Our learning experience from the 36 mm COC model and LPUH videos was that stripe inclinations were related to femoral-neck widths (Figure 2, Figure 3). Large head:neck ratios resulted in greater ROM, producing steeper stripe inclinations at impingement. Steeper stripes were predicted following head subluxation, capable of crossing over the polar axis. Note that our 36 mm impingement model does not purport to represent anatomical functional positions. This model (Figure 3) makes no allowance for cup anteversion/lateral-inclination, femoral anteversion, or femoral-neck width. For this report, the LPUH videos offer the anatomical realism and comparisons of THA and RA designs in functional postures.

A variety of metal-on-metal (MOM) designs emerged during the 1960 era [36]. The pioneering McKee-Farrar THA (MKF) developed in England (1960-65) became widely used as a cemented design from 1965 onwards. The monolithic femoral component had a curved stem, large-diameter head and a short, wide neck (Figure 1(a)). Early results proved disappointing by today’s standards with loosening rates of 50% and higher. It was noted that loose cups typically migrated in the superomedial direction (0˚ - 30˚ from vertical axis), this corresponding to the typical inclination of the resultant hip force [37] [38] [39]. Nevertheless, the MKF retrievals had the significant benefit for retrieval studies in that the femoral head was not modular, thereby no ambiguity regarding head orientation in-vivo. Retrieval studies described both equatorial and polar wear patterns as well as peripheral wear stripes [40] [41] [42] [43] [44]. It was thought that “equatorial contact” denoted high frictional-torques able to promote cup loosening, i.e. “cup jamming”. Impingement damage was also visible on femoral necks and periarticular tissues were frequently stained gray by CoCr debris.

We analyzed a long-term MKF retrieval to validate LLUMC methodology and for literature comparisons. The MWZ was carefully delineated taking care to differentiate wear patterns from iridescent band of gelatinous protein layers that frequently clustered along wear boundaries. Approximately 1.8 mg of degraded protein could be removed from MOM heads by chemical-washing [45] [46] [47]. This particular MKF did not show any stripe wear.
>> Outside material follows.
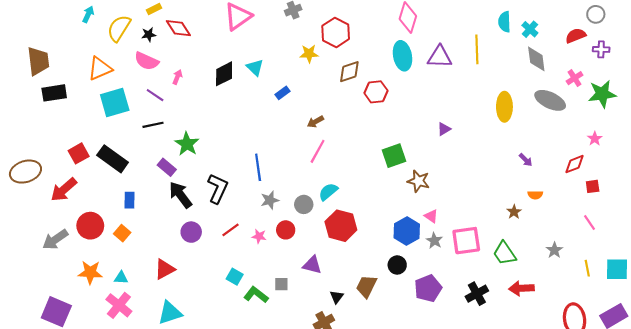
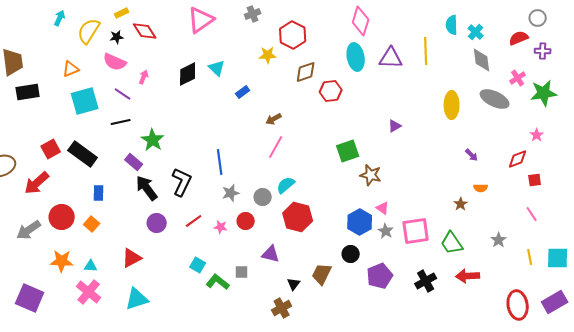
orange triangle: (100, 69) -> (71, 69), size x0.7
The typical wear-pattern (Figure 1(a): MWZ) was circular in shape and oriented such that the narrowest main-wear boundary was located at the superolateral head margin (Figure 6(a): dimension Z). It helped that the centroidal axis of the MWZ was centered adjacent to component midline and slightly superior to the polar axis (Figure 6(b)). Head MWZ was circular with its area representing 51% hemi-wear ratio (MWA). The cup MWZ area was larger, corresponding to MWA ratio of 79%. With cup positioned at 30˚ inclination, the MWZ centroidal axis (C) corresponded to presumed line-of-action of the resultant hip-joint force (Figure 6(a): 15˚ medial inclination). This reverse-engineering of head and cup MWZ appeared typical of MKF radiographic images [39].
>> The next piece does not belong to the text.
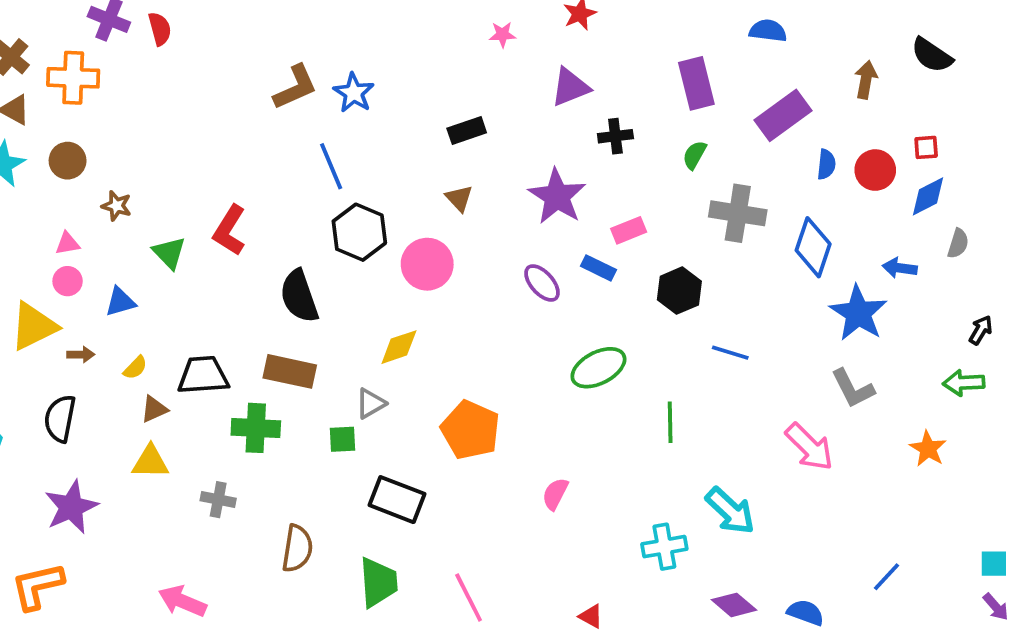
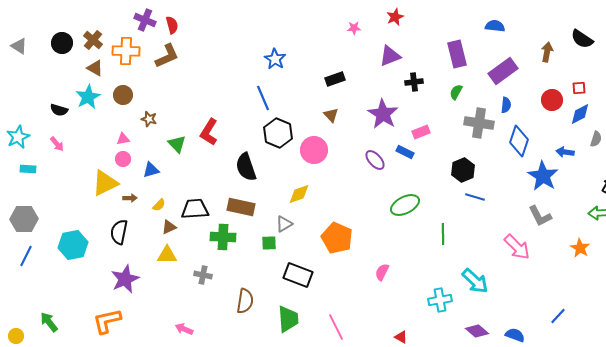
brown L-shape: (295, 87) -> (167, 56), moved
blue semicircle: (826, 164) -> (506, 105), moved
black hexagon: (679, 291) -> (463, 170), moved
pink arrow: (182, 601) -> (184, 329), size x0.7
Modular COC and MOM retrievals [1] [2] [10] represent additional complexities in mapping wear patterns. An antero-posterior THA x-ray serves here as an example (Figure 7(a)). The head and neck (left hip depicted) shows approximately 38˚ inclination to the horizontal and the acetabular cup approximately 48˚. For the purpose of discussion, it will be assumed that this is a reasonable approximation for “functional-standing” posture in LPUH videos. Anatomical definitions for medial/lateral and inferior/superior are as depicted. However, unless the revision surgeon marks each component during surgery, all anatomical landmarks are lost. Typically, the polar axis (P) is the sole identifiable landmark in modular femoral heads (Figure 7(b), Figure 7(c)).

Retrieval studies at LLUMC necessitated a standard procedure for determining wear patterns on modular heads and cup-liners. Simulator studies provided us a foundation for retrieval analyses [12] [13] [16] [48] - [55]. Our first large-diameter MOM retrieval involved a patient troubled by multiple-dislocations. The hip

dislocated 7 times over the two years leading to revision [56]. CT-imaging revealed an acetabular cup with steep inclination (65˚) and considerable retroversion (15˚). This case demonstrated main-wear zones, stripe-wear, and large areas of Ti64 contamination. MWZ patterns on head and cup were well polished with average roughness Ra < 25 nm. The differences between this case and our MKF retrieval raised the question, how much bearing surface does the patient habitually use, and how does that vary with THA diameter? Review of the literature and LLUMC data provided six hypotheses:

1) Head wear patterns (MWZ) are circular to mildly elliptical in polar region

2) Head MWA-ratios range up to 55%

3) Narrowest MWZ margin indicates superolateral head position in-vivo

4) Centroidal-axis of head MWZ lies adjacent to stem centerline and superior to polar-axis

5) Inclination of MWZ centroidal axis corresponds to resultant hip-force (R) in-vivo

6) Polar head stripes represent edge-loading by the cup-rim

LLUMC received a contemporary THA design with still-fused 50 mm head. This provided the opportunity to validate MWZ methodology on large-diameter MOM. This female patient had a steeply-inclined cup [57]. Her painful left hip emitted creaking and crepitus sensations and was revised at 32 months. The narrow MWZ-margin was identified (Figure 8(a)) and photographed to show the superolateral wear pattern. The prosthesis was then rotated in 90˚ increments to record three more views. Thus, the superior head margin (Z) and inferior margin (M) appeared in two views each. The MWZ centroid was located adjacent to the stem midline and approximately midway between polar (P) and superior (S) axes (Figure 8(a)). Reverse-engineering of MWZ onto patient radiographs illustrated the likely in-vivo position (Figure 8(b)). A satisfactory alignment of MWZ centroidal axis with 15˚ line-of-action of (hypothetical) resultant hip-force (R) [37] [38] was taken as appropriate validation.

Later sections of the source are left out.